If you appreciate Fall Colors like we do here at Rockwood Lodge, you know we are entering that most beautiful time of the year. 

As you drive to Grand Marais in the next few weeks, you’ll see the start of color along the shore as poplars and birch turn golden. When you start up the Gunflint Trail and head toward the BWCA, you’ll see the Maples beginning to show their scarlet cloak as they prepare for the coming winter. 

The Gunflint Trail is a stunning destination as the forest prepares for winter. We have sunny days and cooler nights. And no bugs. Despite the popularity of leaf-looking, we see fewer people on the Trail in the fall. Solitude, colors, perfect sleeping weather, and the natural beauty of our wilderness make for a trip of a lifetime or one to make annually. 

Don’t forget to look for wildlife, from the stately moose to the drumming grouse; you will, if you’re patient, see some of our wild neighbors. Have your camera ready. 

The Gunflint Trail Scenic Byway is one of three nationally designated scenic byways in the Superior National Forest. It runs 57 miles from Grand Marais to the end of the trail and the Chik-Wauk Museum and Nature Center. The paved road was once a rugged trail to a source of flint on Gunflint Lake. 

Driving up the trail gives you plenty of color, but you’ll want to see more. Take the time to park and hike some of the many paths that bring you to overlooks with majestic views of the Superior National Forest. 

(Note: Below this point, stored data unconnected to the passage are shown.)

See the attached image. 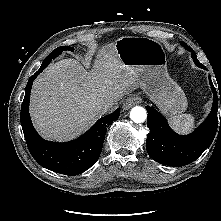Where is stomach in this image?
Returning a JSON list of instances; mask_svg holds the SVG:
<instances>
[{
	"instance_id": "1",
	"label": "stomach",
	"mask_w": 221,
	"mask_h": 221,
	"mask_svg": "<svg viewBox=\"0 0 221 221\" xmlns=\"http://www.w3.org/2000/svg\"><path fill=\"white\" fill-rule=\"evenodd\" d=\"M122 63L136 73L140 88L168 116L184 112L187 99L167 72L162 45L148 37L125 36L115 42Z\"/></svg>"
}]
</instances>
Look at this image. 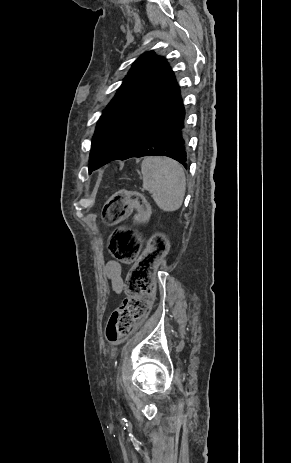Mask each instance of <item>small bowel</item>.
<instances>
[{
  "instance_id": "obj_1",
  "label": "small bowel",
  "mask_w": 291,
  "mask_h": 463,
  "mask_svg": "<svg viewBox=\"0 0 291 463\" xmlns=\"http://www.w3.org/2000/svg\"><path fill=\"white\" fill-rule=\"evenodd\" d=\"M122 265L117 261H108L104 268V276L110 282L111 288L116 293H121L124 287Z\"/></svg>"
}]
</instances>
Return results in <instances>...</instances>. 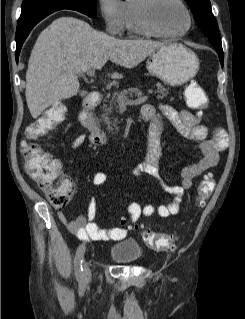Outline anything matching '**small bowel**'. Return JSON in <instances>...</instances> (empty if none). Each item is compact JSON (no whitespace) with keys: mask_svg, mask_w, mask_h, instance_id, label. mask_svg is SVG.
Instances as JSON below:
<instances>
[{"mask_svg":"<svg viewBox=\"0 0 245 319\" xmlns=\"http://www.w3.org/2000/svg\"><path fill=\"white\" fill-rule=\"evenodd\" d=\"M141 113L146 121L151 122L148 157L144 163L132 170L134 177H159V160L162 151L157 139L163 119L168 120L183 137L197 144L200 157L196 163L188 165L182 170L179 185L164 186V189L172 195L169 203L155 208L149 203L141 204L138 201H131L128 204L131 222H136L141 217H150L154 213L160 217L177 214L181 207L182 198L185 192L192 187L193 180L210 171L217 164L219 153L227 146L225 133L220 129H210L204 126L201 123V113H194L186 109L177 110L165 104L161 105L158 110L152 105H144ZM85 140V135H79L74 140L73 147H79ZM106 180L107 175L103 172H97L92 176V183L95 186L104 184ZM96 212L97 203L92 198L85 214H80L75 219L69 220L65 212L59 211L58 218L71 233L85 242L97 240L114 242L126 237L127 230L124 228L99 227L94 221Z\"/></svg>","mask_w":245,"mask_h":319,"instance_id":"obj_1","label":"small bowel"}]
</instances>
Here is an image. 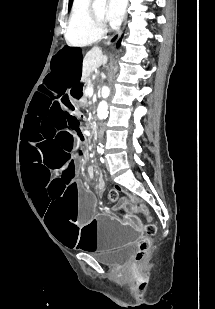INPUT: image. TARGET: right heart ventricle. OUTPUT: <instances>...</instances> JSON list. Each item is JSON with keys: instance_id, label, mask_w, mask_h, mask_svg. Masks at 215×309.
I'll return each instance as SVG.
<instances>
[{"instance_id": "1", "label": "right heart ventricle", "mask_w": 215, "mask_h": 309, "mask_svg": "<svg viewBox=\"0 0 215 309\" xmlns=\"http://www.w3.org/2000/svg\"><path fill=\"white\" fill-rule=\"evenodd\" d=\"M64 29L66 43L73 48L85 47L88 42H98L100 36L99 31L92 27L86 9L73 10Z\"/></svg>"}]
</instances>
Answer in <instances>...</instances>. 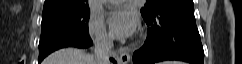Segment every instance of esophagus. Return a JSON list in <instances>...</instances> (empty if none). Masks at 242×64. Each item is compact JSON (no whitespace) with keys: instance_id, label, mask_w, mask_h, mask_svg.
Returning a JSON list of instances; mask_svg holds the SVG:
<instances>
[{"instance_id":"esophagus-1","label":"esophagus","mask_w":242,"mask_h":64,"mask_svg":"<svg viewBox=\"0 0 242 64\" xmlns=\"http://www.w3.org/2000/svg\"><path fill=\"white\" fill-rule=\"evenodd\" d=\"M119 61L121 64H127L130 61V54L127 49L120 50Z\"/></svg>"}]
</instances>
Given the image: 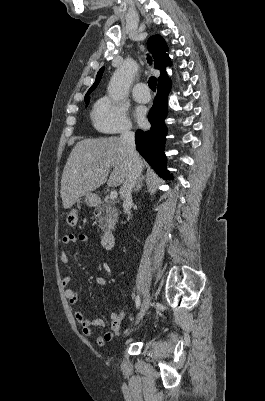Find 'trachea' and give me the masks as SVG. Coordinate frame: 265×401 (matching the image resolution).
Returning <instances> with one entry per match:
<instances>
[{
  "label": "trachea",
  "mask_w": 265,
  "mask_h": 401,
  "mask_svg": "<svg viewBox=\"0 0 265 401\" xmlns=\"http://www.w3.org/2000/svg\"><path fill=\"white\" fill-rule=\"evenodd\" d=\"M148 63H151V57H147ZM149 87L152 91L156 90L157 80L154 76H151L148 80Z\"/></svg>",
  "instance_id": "obj_1"
}]
</instances>
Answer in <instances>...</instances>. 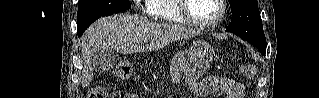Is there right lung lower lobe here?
<instances>
[{"label":"right lung lower lobe","mask_w":319,"mask_h":98,"mask_svg":"<svg viewBox=\"0 0 319 98\" xmlns=\"http://www.w3.org/2000/svg\"><path fill=\"white\" fill-rule=\"evenodd\" d=\"M103 16H107V15H103ZM103 16H96V17L88 18L86 20L78 22L77 23L78 36H81L84 33V31L87 29V27H89L95 20Z\"/></svg>","instance_id":"obj_1"}]
</instances>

Ada, a travel writer from Beyond The Yellow Brick Road, has posted her top five hiking routes to see the best color along the Gunflint Trail. From simple to rugged, you will find a good trail here.

Nothing beats one of our lakes, surrounded by a wall of color, reaching down to the water’s edge to see the colors mixed with the dark green of pine and spruce. 

Rent a canoe for a day trip around Poplar Lake here at Rockwood

Or let us plan your day trip or short stay in the Boundary Waters. 

Beauty and serenity can be yours.

 Later this Fall, the Tamaracks will put on a show just before winter sets in. Tamarack trees are the only conifers in Minnesota that shed their needles in the fall. From the bright green of the warmer months, the needles turn from bright gold to flaxen before falling off the tree.  

Tamarack trees grow best in moist soils along streams, lakes, or swamps. The adventurous and experienced outfitters here at Rockwood will be delighted to share their favorite stands of Tamaracks.